_Brief_. Without the images, write out all of the following entries exactly.

(Saved data entries)
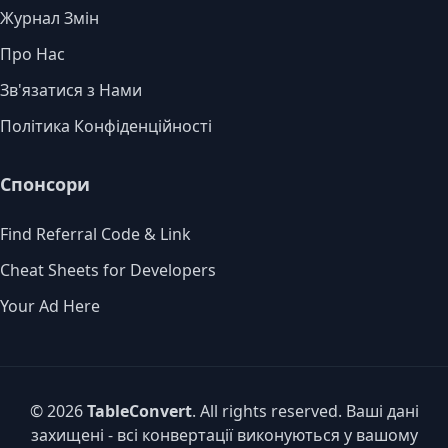
Журнал Змін
Про Нас
Зв'язатися з Нами
Політика Конфіденційності
Спонсори
Find Referral Code & Link
Cheat Sheets for Developers
Your Ad Here
© 2026
TableConvert
. All rights reserved. Ваші дані
захищені - всі конвертації виконуються у вашому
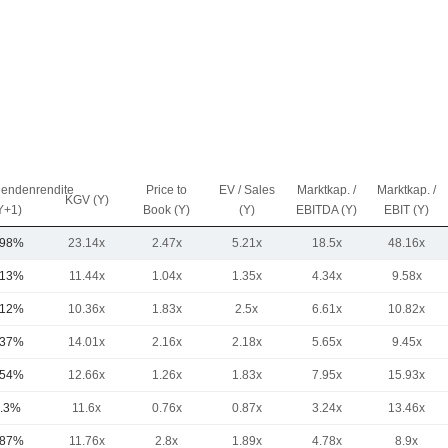
dendenrendite
Price to
EV / Sales
Marktkap. /
Marktkap. /
KGV (Y)
Y+1)
Book (Y)
(Y)
EBITDA (Y)
EBIT (Y)
.98%
23.14x
2.47x
5.21x
18.5x
48.16x
.13%
11.44x
1.04x
1.35x
4.34x
9.58x
.12%
10.36x
1.83x
2.5x
6.61x
10.82x
.37%
14.01x
2.16x
2.18x
5.65x
9.45x
.54%
12.66x
1.26x
1.83x
7.95x
15.93x
.3%
11.6x
0.76x
0.87x
3.24x
13.46x
.87%
11.76x
2.8x
1.89x
4.78x
8.9x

_Solution to this exercise_.
Журнал Змін
Про Нас
Зв'язатися з Нами
Політика Конфіденційності
Спонсори
Find Referral Code & Link
Cheat Sheets for Developers
Your Ad Here
© 2026
TableConvert
. All rights reserved. Ваші дані
захищені - всі конвертації виконуються у вашому
dendenrendite
Price to
EV / Sales
Marktkap. /
Marktkap. /
KGV (Y)
Y+1)
Book (Y)
(Y)
EBITDA (Y)
EBIT (Y)
.98%
23.14x
2.47x
5.21x
18.5x
48.16x
.13%
11.44x
1.04x
1.35x
4.34x
9.58x
.12%
10.36x
1.83x
2.5x
6.61x
10.82x
.37%
14.01x
2.16x
2.18x
5.65x
9.45x
.54%
12.66x
1.26x
1.83x
7.95x
15.93x
.3%
11.6x
0.76x
0.87x
3.24x
13.46x
.87%
11.76x
2.8x
1.89x
4.78x
8.9x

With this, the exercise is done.